As the provincial government drives hikes in tuition and reductions in student needs by cutting funds to public university education, many international students feel they are bearing the brunt of the consequences.
The 6.6 per cent increase in tuition announced earlier this year applies to all undergraduate and graduate students, including those from outside of Canada who pay more than three times the fees of their resident counterparts. A rise of 6.6 per cent translates to just under $300 for resident students, and just under $1,000 for international students.
Unique to international students, however, have been the recent announcements that the province will scrap their universal healthcare coverage to save $3.1 million, becoming the first province in Western Canada to do so.
Cristina Aliu, an international student from Spain and vice-president of Arts Student Body Council, has already been forced to rethink the way she will approach her studies in the upcoming school year.
“These changes definitely affect my own experience here as an international student,” she said.
“As I will now have to rely more on scholarships to be able to afford tuition and if I do not receive any, I may have to work extra hours this upcoming year to also afford all my living costs, resulting in less time to be focused on school.”
Chris Otisi, the 2017-2018 UMSU international student’s representative, said the changes will directly affect enrolment of international students.
“Without a doubt, international students compare which school will be best on the basis of tuition and quality of education,” Otisi said.
“With this increase in tuition, the University of Manitoba will witness a decrease in the admission of international students.”
Aliu noted the additional fees put the price of tuition for international students at the U of M closer to that of other Canadian universities, eliminating the low-cost factor that may have attracted many international students to the university.
“Our presence in Manitoba greatly influences the economy and diversity for the better, and increasing tuition for international students would likely make it more attractive for some of us to study somewhere else,” she said.
International students make up about 18 per cent of the U of M’s student body.
These same students provide a significant amount of revenue to Canadian universities — Manitoba saw a 5.6 per cent increase in international university student enrolment last year, and overall international enrolment rose 10.7 per cent across Canada. International students contribute over $8 billion annually to Canada’s economy.
It has also been argued by some, including NDP leader Wab Kinew, that Canadian universities use the inflated tuition fees of international students to keep domestic student fees low, and losing international students by removing the U of M’s competitive edge in that regard would eventually cause resident student’s fees to rise even more. The former NDP government first instituted universal health care for international students in 2012.
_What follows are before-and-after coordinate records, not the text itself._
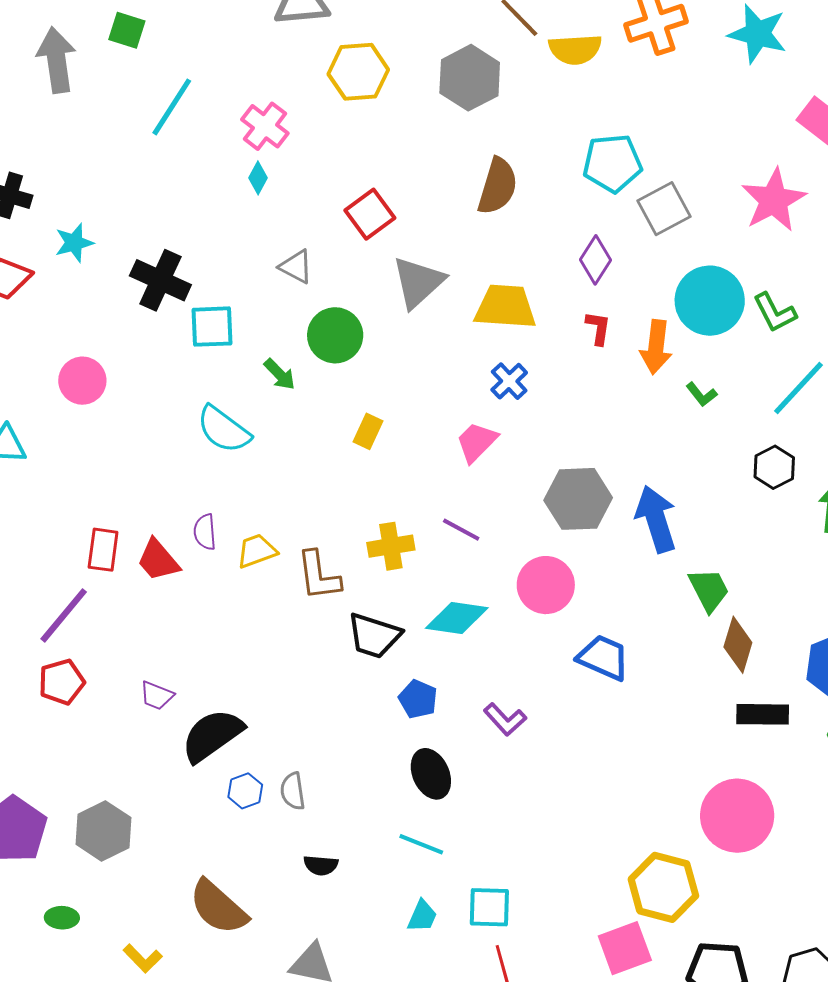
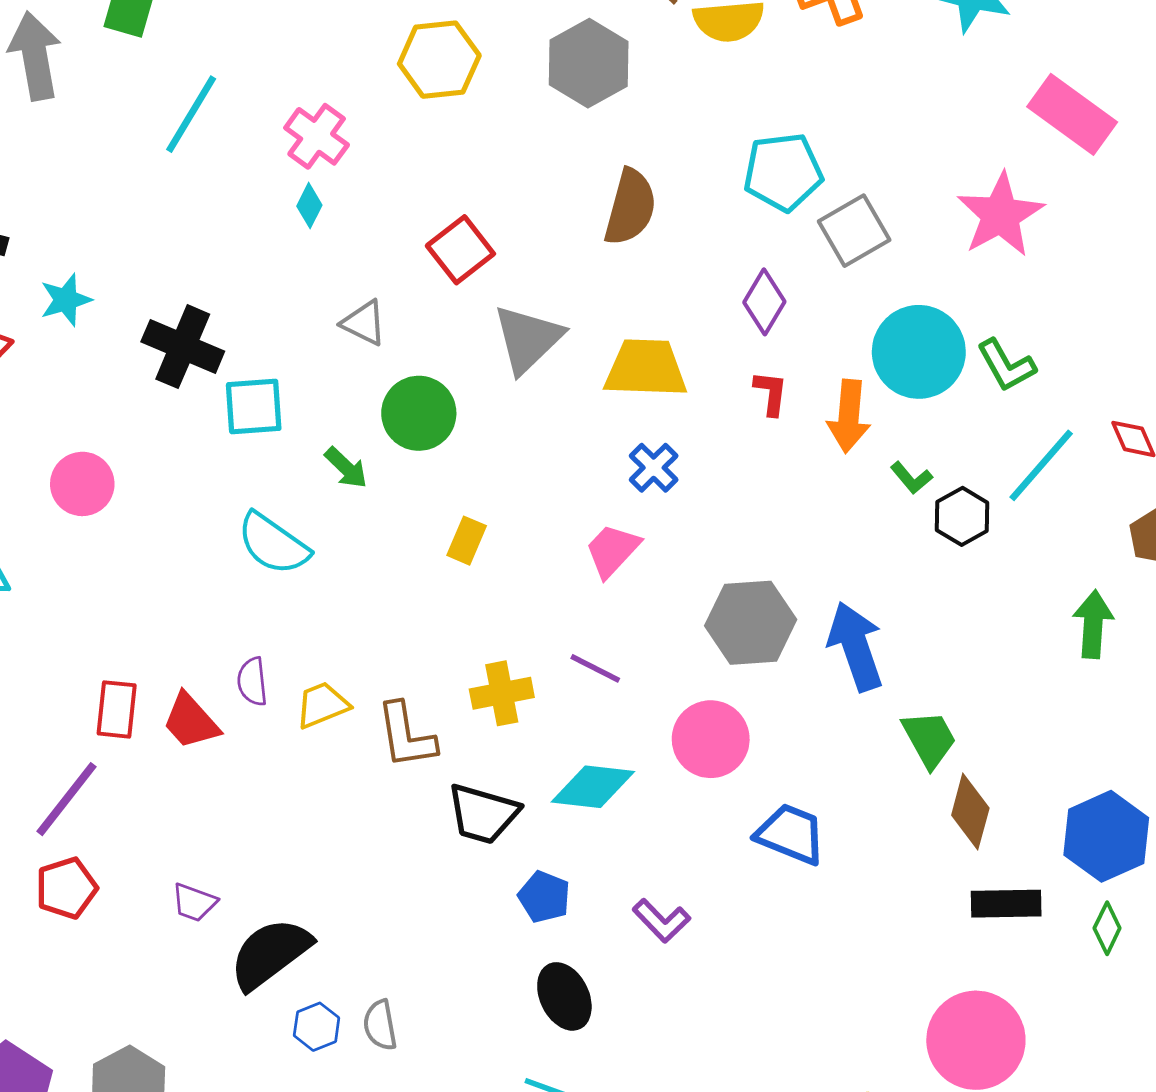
black hexagon: (774, 467) -> (962, 516), moved

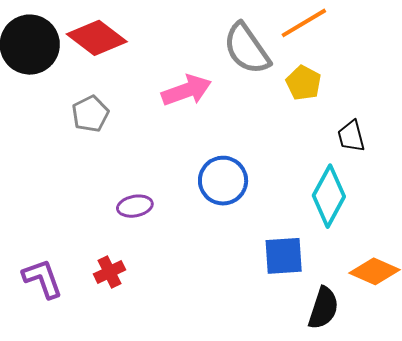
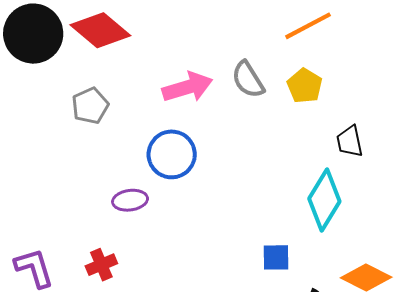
gray semicircle: (247, 49) -> (248, 80), moved, size x0.7
blue circle: (223, 181) -> (172, 154), moved
blue square: (284, 256) -> (276, 257), size x0.7

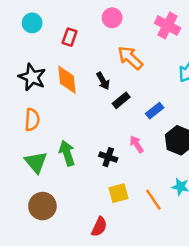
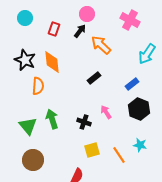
black arrow: (103, 81) -> (80, 31), moved, turned -112
blue rectangle: (155, 111) -> (132, 84), moved
orange semicircle: (32, 120) -> (38, 86), moved

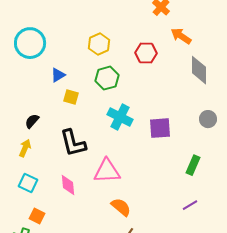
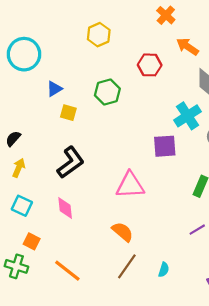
yellow hexagon: (99, 44) -> (99, 35), moved
cyan cross: (120, 117) -> (187, 116), moved, turned 30
black semicircle: (32, 121) -> (13, 139), moved
black L-shape: (73, 143) -> (71, 162), turned -112
pink triangle: (107, 171) -> (130, 185), moved

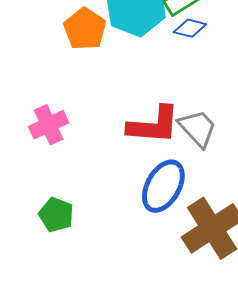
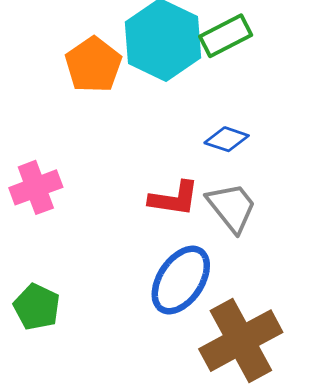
blue diamond: (190, 28) -> (227, 139), moved
red L-shape: (154, 125) -> (174, 199), size x0.7

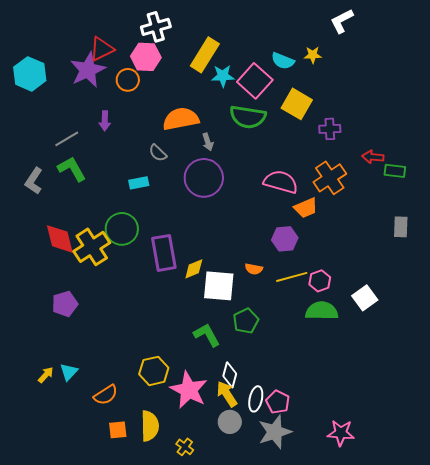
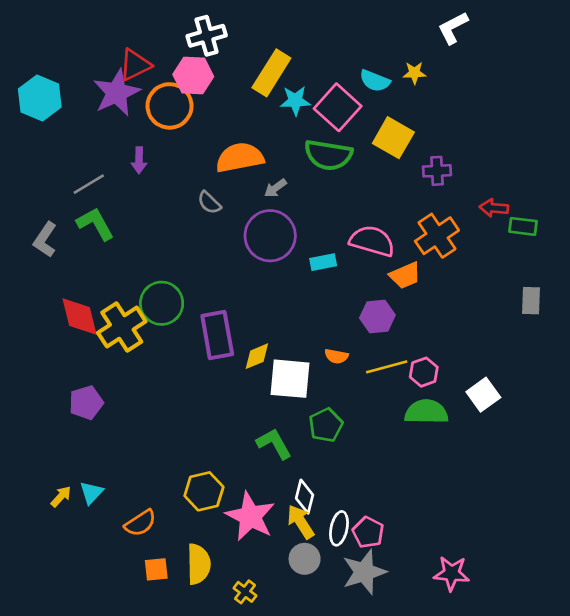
orange circle: (128, 80) -> (170, 106), size x1.5
gray arrow: (208, 142) -> (275, 188), turned 72
cyan rectangle: (139, 183) -> (323, 262), moved

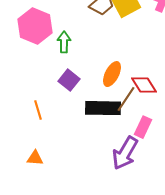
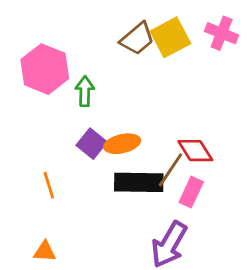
orange ellipse: (112, 74) -> (122, 144), moved, turned 50
pink rectangle: (143, 127) -> (191, 192), moved

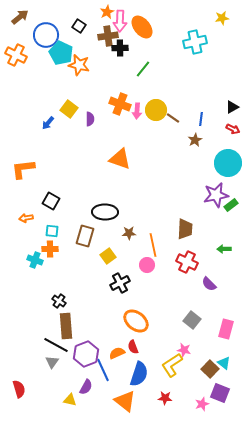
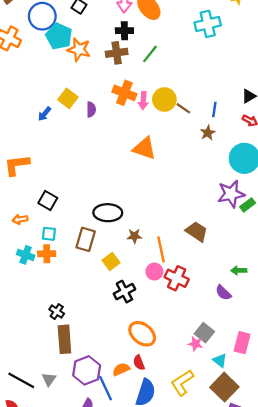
brown cross: (108, 36) -> (117, 53), moved
orange triangle: (120, 159) -> (144, 148), moved
brown trapezoid: (185, 229) -> (197, 232), turned -60
green arrow: (224, 249) -> (239, 270), moved
cyan cross: (35, 260) -> (26, 255), moved
red cross: (187, 262) -> (177, 278), moved
black line: (56, 345) -> (21, 380), moved
pink star: (184, 350) -> (195, 344), moved
cyan triangle: (224, 363) -> (220, 360), moved
brown square: (210, 369) -> (224, 387), size x1.4

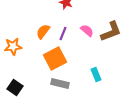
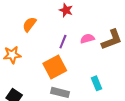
pink semicircle: (87, 30) -> (87, 39), turned -56
orange semicircle: (43, 32) -> (29, 24), moved

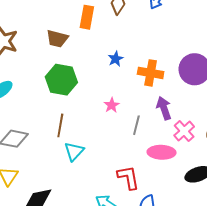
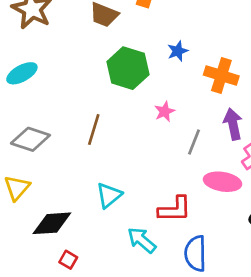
green hexagon: (61, 80) -> (128, 68), moved
cyan triangle: (74, 151) -> (109, 195), moved
red L-shape: (128, 177) -> (175, 209), turned 92

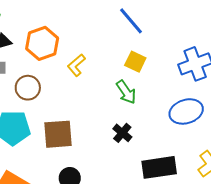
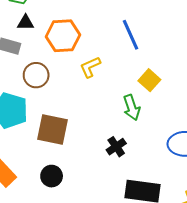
blue line: (131, 21) -> (130, 35), moved

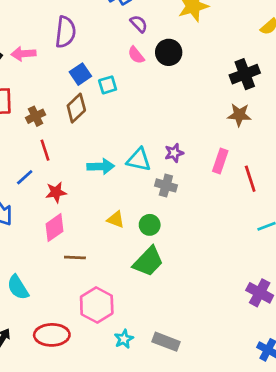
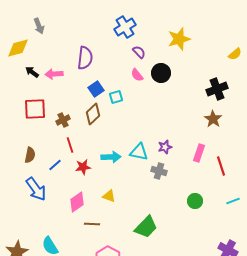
brown star: (239, 115) -> (213, 119), turned 30
red star: (56, 192) -> (83, 167), moved
yellow triangle: (116, 219) -> (109, 196), moved
green circle: (150, 225) -> (195, 201), moved

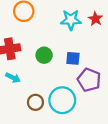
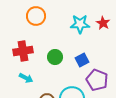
blue square: (73, 58) -> (82, 60), turned -32

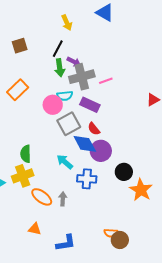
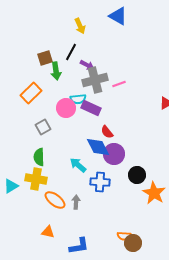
brown square: (20, 46) -> (45, 58), moved
green arrow: (60, 68) -> (56, 71), moved
purple rectangle: (90, 105) -> (91, 108), moved
gray square: (69, 124) -> (43, 127), moved, size x0.7
yellow cross: (23, 176) -> (36, 179), turned 30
The U of M has since included $2.1 million in their 2018-2019 budget to assist international students in the transition from universal to privately-funded healthcare. The budget agenda also notes that the U of M “values international students and is committed to providing them with supports to help them succeed in their chosen programs.”
Aliu said that while these funds would be “very helpful,” she still believes more could be done. Otisi referred to the funds as “a start.”
UMSU president Jakob Sanderson said that the student union would continue to pressure the provincial government into reconsidering these recent changes.
“We will continue to advocate for more affordable education for international students,” he said.
“And we would warn the provincial government that they risk becoming a far less attractive option for international students if they continue these types of dehumanizing measures. That will have negative effects on our campus and economy.”
Sanderson added that UMSU was currently involved in the process of finding a healthcare provider that would allow students the highest level of coverage possible.
UMSU has unanimously supported international students’ issues in the past — in March, the student union encouraged its members to support petition E-1524, which calls upon Minister of Immigration, Refugees and Citizenship Ahmed Hussen to allow international students to use full-time paid experiential and work-integrated learning experiences toward their residency applications.
Aliu said that while she has yet to receive any direct support in the process of helping her transition to private healthcare, she believes that the UMSU board of directors will provide support to her and other international students during this trying time.
“I know that UMSU will be working hard to make university more affordable for both international and domestic students, through new initiatives, and that they will put the students’ interests first as opposed to monetary benefits,” she said.